I’ve been isolating at home for a few days now. Not the type of isolation we became acquainted with during the days Of COVID, but an isolation borne out of living in an expensive city, and having little to no money in my bank account(s).
One might think such a situation could be a blessing of sorts, to someone who looks for time and space to work creatively, and it could be turned into a period of productivity. I often have that thought. Unfortunately, that thought tends to arrive as a judgement, rather than a plan for the future. That is, having sat at home, and done little more than watch some films, scroll on my phone, and feed myself – I’m exaggerating, I did also go to the gym yesterday, and the pottery the day before – I look at the time that has passed and say to myself, why have you not made use of this time, to write or make a film? You should have!
So my isolation has not been particularly productive. Which brings me onto my question: Why am I not productive in this isolation? And my answer: Because, naturally, in such an isolation, I’m preoccupied with anxiety and a fear of having no money.
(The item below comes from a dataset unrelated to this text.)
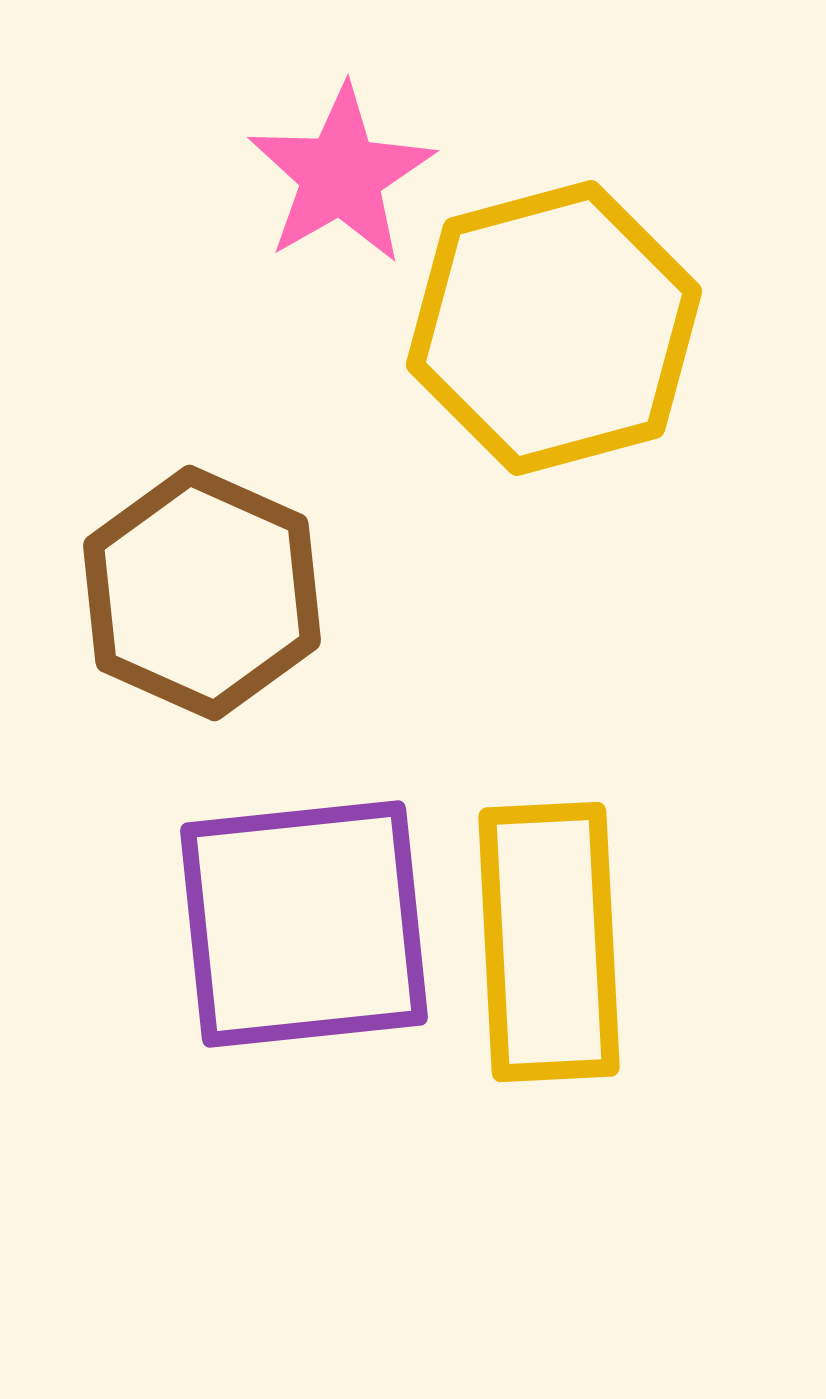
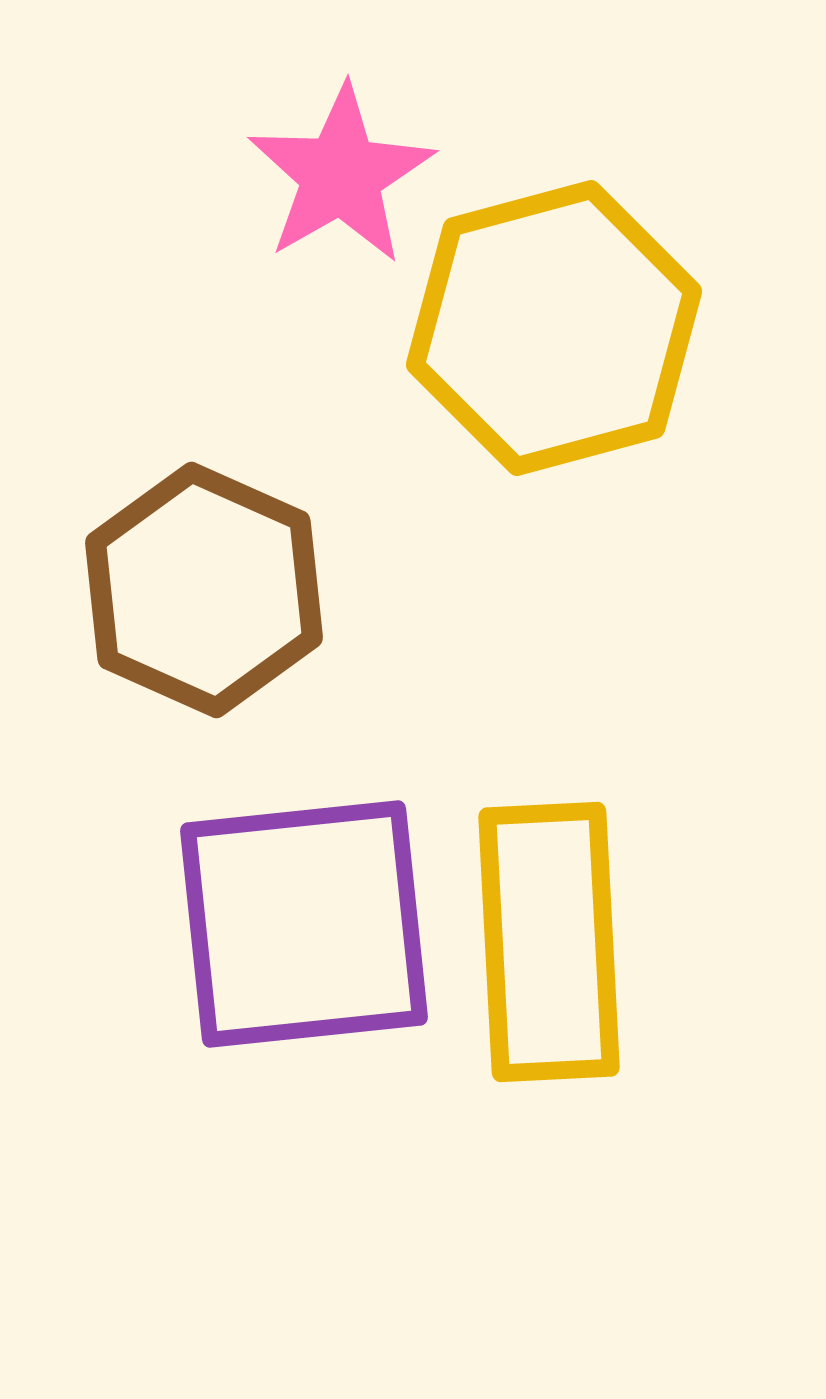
brown hexagon: moved 2 px right, 3 px up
Sometimes my work, as an assistant director, affords me time off. I can work a three day week and that will be plenty to keep me afloat. However, sometimes the work is not available to me, but I cannot afford not to work, and in that situation, the “time off” is time off from work, but in lieu of those 40 hours of ADing, I am doing countless more worrying, distracting myself with trips to the pottery or gym, or in front of a screen scrolling or watching.
Now, there is a type of solution that someone might offer, that I would summarise as: Be More Disciplined. Although it may also come in the form of: If you can’t do anything about it, don’t worry about it. In other words: Look inside and find a way of being ok. And then there is another: Get Another Job or Find More Work; i.e. if you’re so worried about money do something about it! In other words look outside yourself, and find a way of being ok.
I periodically try out both pieces of advice, and yet I consistently find myself in the middle of the two, a rabbit in the headlights, fearful of my financial demise, and unable to move myself sufficiently to do anything about it. Worried about my lack of funds, trying to find more assistant directing, maybe looking for another job too, and also trying to make films, or do a bit of writing, as I am doing here. But in between those things, most of the time, I just wait. Distract myself and wait. And wait. Until an invoice comes in. Until I feed myself with a bit of creativity. Then soon enough I’ll wait again.
If I had money, consistently, would I be more able to write and make? Perhaps, perhaps not, but I would be more relaxed and calm, and probably able to rest when I should, and focus at other times too.